I followed multiples tutorials to try to connect to Hive with RJDBC, without sucess.
Here is what I have:
library(DBI)
library(rJava)
library(RJDBC)
driver <- JDBC('org.apache.hive.jdbc.HiveDriver',
classPath = list.files("/home/cdsw/R",pattern="jar$",full.names=T),
identifier.quote="`")
USERNAME <- "MyUser"
PASSWORD <- "MySecretPassWord"
HOSTNAME <- "my.host.net"
PORT <- 10000
server <- sprintf('jdbc:hive2://%s:%s', HOSTNAME, PORT)
conn <- dbConnect(driver, server,
USERNAME, PASSWORD)
I have downloaded and place at "/home/cdsw/R/"
the jar
files.
list.files("/home/cdsw/R",pattern="jar$",full.names=T)
[1] "/home/cdsw/R/hadoop-common-2.6.0-cdh5.16.99.jar"

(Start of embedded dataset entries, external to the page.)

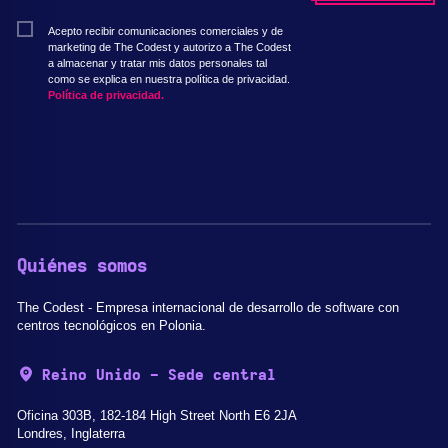
Acepto recibir comunicaciones comerciales y de
marketing de The Codest y autorizo a The Codest
a almacenar y tratar mis datos personales tal
como se explica en nuestra política de privacidad.
Política de privacidad.
Quiénes somos
The Codest - Empresa internacional de desarrollo de software con
centros tecnológicos en Polonia.
Reino Unido - Sede central
Oficina 303B, 182-184 High Street North E6 2JA
Londres, Inglaterra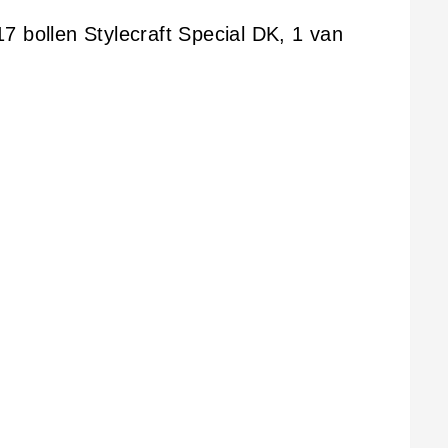
7 bollen Stylecraft Special DK, 1 van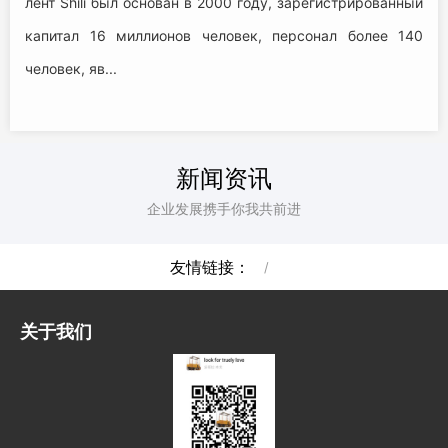
лент Shili был основан в 2000 году, зарегистрированный
капитал 16 миллионов человек, персонал более 140
человек, яв...
新闻资讯
企业发展携手你我共前进
友情链接：
/
关于我们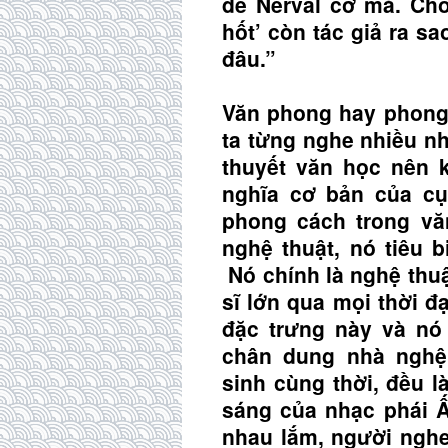
de Nerval cơ mà. Chỗ
hốt’ còn tác giả ra s
đâu.”
Văn phong hay phong 
ta từng nghe nhiều nh
thuyết văn học nên 
nghĩa cơ bản của cụ
phong cách trong vă
nghệ thuật, nó tiêu 
Nó chính là nghệ thuậ
sĩ lớn qua mọi thời đ
đặc trưng này và nó
chân dung nhà nghệ 
sinh cùng thời, đều 
sáng của nhạc phái 
nhau lắm, người nghe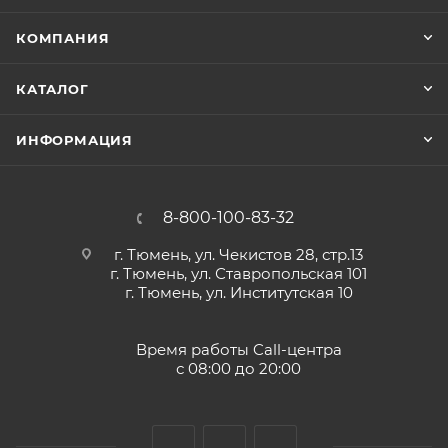
КОМПАНИЯ
КАТАЛОГ
ИНФОРМАЦИЯ
8-800-100-83-32
г. Тюмень, ул. Чекистов 28, стр.13
г. Тюмень, ул. Ставропольская 101
г. Тюмень, ул. Институтская 10
Время работы Call-центра
с 08:00 до 20:00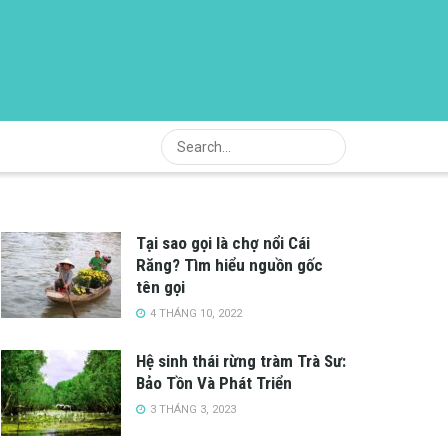
Tại sao gọi là chợ nổi Cái
Răng? Tìm hiểu nguồn gốc
tên gọi
4 THÁNG 10, 2022
Hệ sinh thái rừng tràm Trà Sư:
Bảo Tồn Và Phát Triển
3 THÁNG 3, 2023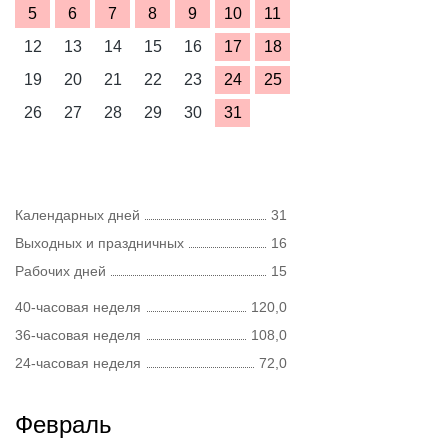
5
6
7
8
9
10
11
12
13
14
15
16
17
18
19
20
21
22
23
24
25
26
27
28
29
30
31
Календарных дней
31
Выходных и праздничных
16
Рабочих дней
15
40-часовая неделя
120,0
36-часовая неделя
108,0
24-часовая неделя
72,0
Февраль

[2] "/home/cdsw/R/hive-jdbc-1.1.0-cdh5.16.99.jar"
I've also tried most recent versions, but always sync with the same Cloudera Version. Even if my version is 5.XX.

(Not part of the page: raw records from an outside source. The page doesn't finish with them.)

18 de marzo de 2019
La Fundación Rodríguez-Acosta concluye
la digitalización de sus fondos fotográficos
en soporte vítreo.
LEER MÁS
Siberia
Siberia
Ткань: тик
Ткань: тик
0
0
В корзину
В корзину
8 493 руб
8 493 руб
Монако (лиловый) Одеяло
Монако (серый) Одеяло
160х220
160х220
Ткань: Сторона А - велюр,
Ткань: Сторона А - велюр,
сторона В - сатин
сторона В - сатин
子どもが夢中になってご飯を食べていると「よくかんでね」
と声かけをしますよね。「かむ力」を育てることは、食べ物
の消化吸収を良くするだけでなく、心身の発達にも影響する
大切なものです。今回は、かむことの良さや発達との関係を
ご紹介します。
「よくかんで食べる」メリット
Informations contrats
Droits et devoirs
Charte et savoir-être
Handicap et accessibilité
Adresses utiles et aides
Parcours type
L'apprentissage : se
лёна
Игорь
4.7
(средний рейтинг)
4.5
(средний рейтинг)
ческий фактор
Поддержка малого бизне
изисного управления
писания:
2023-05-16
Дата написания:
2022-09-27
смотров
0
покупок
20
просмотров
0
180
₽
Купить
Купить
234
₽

I'm quite sure the HOSTNAME
is correct since I've made it work with impyla
in Python with the same Hostname/port.
The Error:
Error in .jcall(drv@jdrv, "Ljava/sql/Connection;", "connect", as.character(url)[1], : java.lang.NoClassDefFoundError: org/apache/thrift/TException
From what I understand, I don't have the correct .jar
s?
Remark:
I can not install hive-jdbc on the machine since I'm not root. Can I do without it since I have place the
hive-jdbc-1.1.0-cdh5.16.99.jar
in a folder?
Also, could Kerberos trigger this error?